【F1】シート獲得への第一歩。可夢偉がフェラーリファミリーの一員に (2ページ目)

  • 米家峰起●取材・文 text by Yoneya Mineoki

 可夢偉はロータス入りの可能性が絶たれた昨年末から、マリオ宮川を代理人として上位チームのテストドライバーになるべく交渉を続けてきていた。フェラーリとの交渉は元々、昨年11月末の段階で可夢偉が離別を決めた元マネージャーの有松義紀がドメニカリとの間で進めていたものだった。1月中旬の段階では、宮川は「なんとか1月中には話をまとめたい」としていたが、結局は具体的な発表がないまま2月を迎えてしまった。

 ちなみに宮川はこの時、「他カテゴリーからのオファーもあったが、すべて断った。可夢偉はまだF1にいるべきドライバーだから」と語っていた。しかし2月上旬には急転直下、可夢偉はスペインでAFコルセのテストに参加した。

 スクーデリア(F1チーム)の方では、可夢偉のテストドライバー就任の障壁となっていたフェラーリの一員であるジュール・ビアンキのフォースインディア入りがなかなか決まらず、最終的にビアンキはマルシアからの参戦が決まるという、二転三転の状況があった。

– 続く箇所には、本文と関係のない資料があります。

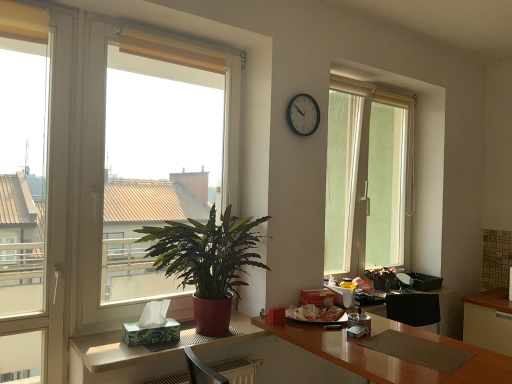 Locate an element on the screen. vacant space that is to the left of white cardboard tissue at lower left is located at coordinates (101, 340). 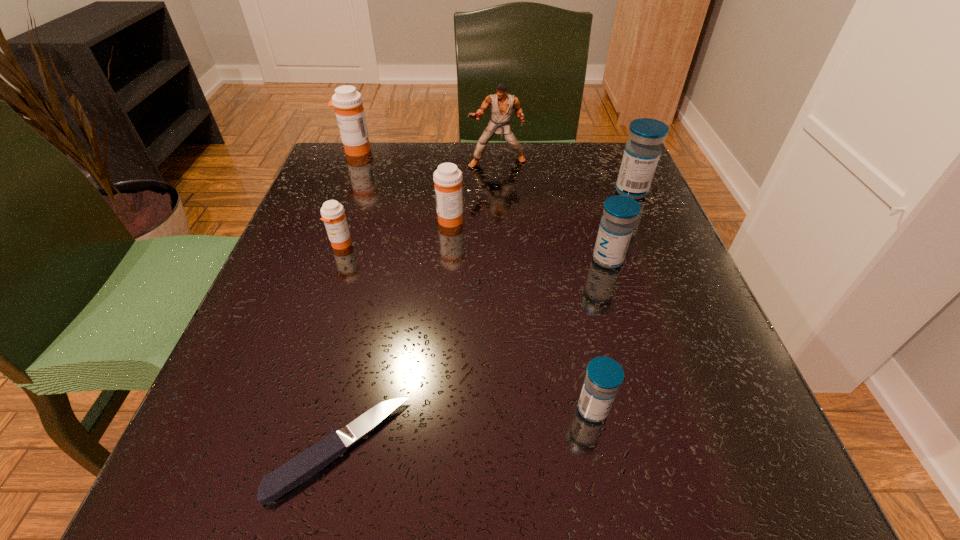 What are the coordinates of `free region at the left edge of the desktop` in the screenshot? It's located at (313, 285).

You are a GUI agent. You are given a task and a screenshot of the screen. Output one action in this format:
    pyautogui.click(x=<x>, y=<y>)
    Task: Click on the free space at the right edge
    The width and height of the screenshot is (960, 540).
    Given the screenshot: What is the action you would take?
    pyautogui.click(x=650, y=256)

This screenshot has height=540, width=960. Identify the location of vacant region at the far left corner of the desktop. (339, 172).

In the image, there is a desktop. Where is `vacant space at the far right corner`? Image resolution: width=960 pixels, height=540 pixels. vacant space at the far right corner is located at coordinates 642,198.

At what (x,y) coordinates should I click in order to perform the action: click on empty space between the fourth nearest medicine and the nearest medicine. Please return your answer as a coordinate pair (x, y). Looking at the image, I should click on (x=521, y=314).

Image resolution: width=960 pixels, height=540 pixels. Identify the location of vacant space that's between the rightmost orange medicine and the smallest orange medicine. (396, 232).

At what (x,y) coordinates should I click in order to perform the action: click on free space between the smallest blue medicine and the fourth object from right to left. Please return your answer as a coordinate pair (x, y). Looking at the image, I should click on (545, 286).

What are the coordinates of `vacant space that's between the farthest orange medicine and the nearest blue medicine` in the screenshot? It's located at (474, 280).

I want to click on empty space between the steak knife and the second biggest blue medicine, so pyautogui.click(x=474, y=354).

The image size is (960, 540). What are the coordinates of `free space between the smallest orange medicine and the shortest object` in the screenshot? It's located at (341, 347). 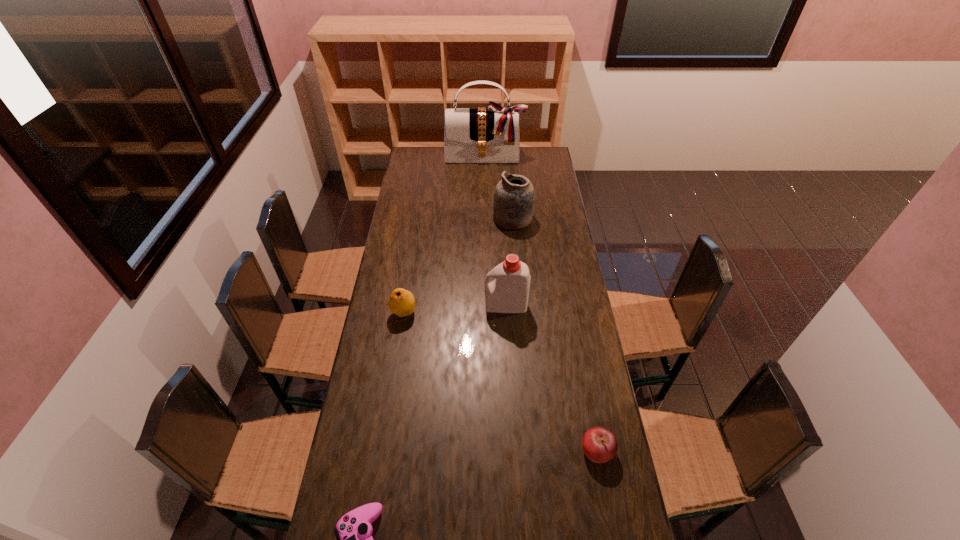 This screenshot has height=540, width=960. What are the coordinates of `free point located on the handle side of the detergent` in the screenshot? It's located at (429, 305).

Where is `blank area located on the front of the pottery`? blank area located on the front of the pottery is located at coordinates (515, 238).

Where is `free region located on the back of the pear`? This screenshot has height=540, width=960. free region located on the back of the pear is located at coordinates (410, 275).

Where is `free region located on the left of the rightmost object`? free region located on the left of the rightmost object is located at coordinates (472, 450).

Identify the location of object that is positioned at the far edge. (492, 135).

This screenshot has width=960, height=540. Find the location of `object present at the left edge`. object present at the left edge is located at coordinates (401, 302).

The height and width of the screenshot is (540, 960). I want to click on satchel positioned at the right edge, so click(492, 135).

Locate an element on the screen. Image resolution: width=960 pixels, height=540 pixels. pottery situated at the right edge is located at coordinates (514, 198).

Image resolution: width=960 pixels, height=540 pixels. What are the coordinates of `apple that is at the right edge` in the screenshot? It's located at (599, 444).

The image size is (960, 540). In order to click on object present at the far right corner in this screenshot , I will do `click(492, 135)`. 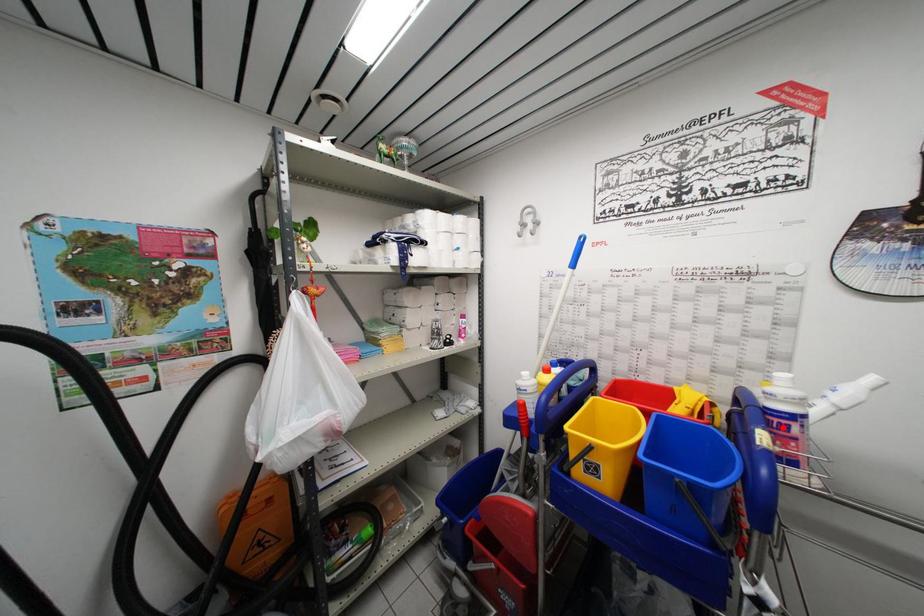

 その中でドメニカリは「レースドライバーに万一のことがあった場合は、現状ではペドロ(デ・ラ・ロサ)を起用することになる」と、1月に開発ドライバーとして起用したデ・ラ・ロサの存在に言及していた。

 ただし、フェラーリの公式的なスタンスは「伝統的にリザーブドライバーというものは存在しない。デ・ラ・ロサは複数いるテストドライバーのうちのひとりであって、それ以上でもそれ以下でもない」というものだった。

 デ・ラ・ロサはマクラーレンでの経験が買われてシミュレーター開発のために起用されたドライバーであり、実践的な走行やレースへの起用を想定に入れた存在ではない。ドメニカリの先の発言は「交渉の駆け引きのひとつだろう」と宮川も見ていた。つまり、まだ可夢偉にもテストドライバー就任のチャンスはあるというわけだ。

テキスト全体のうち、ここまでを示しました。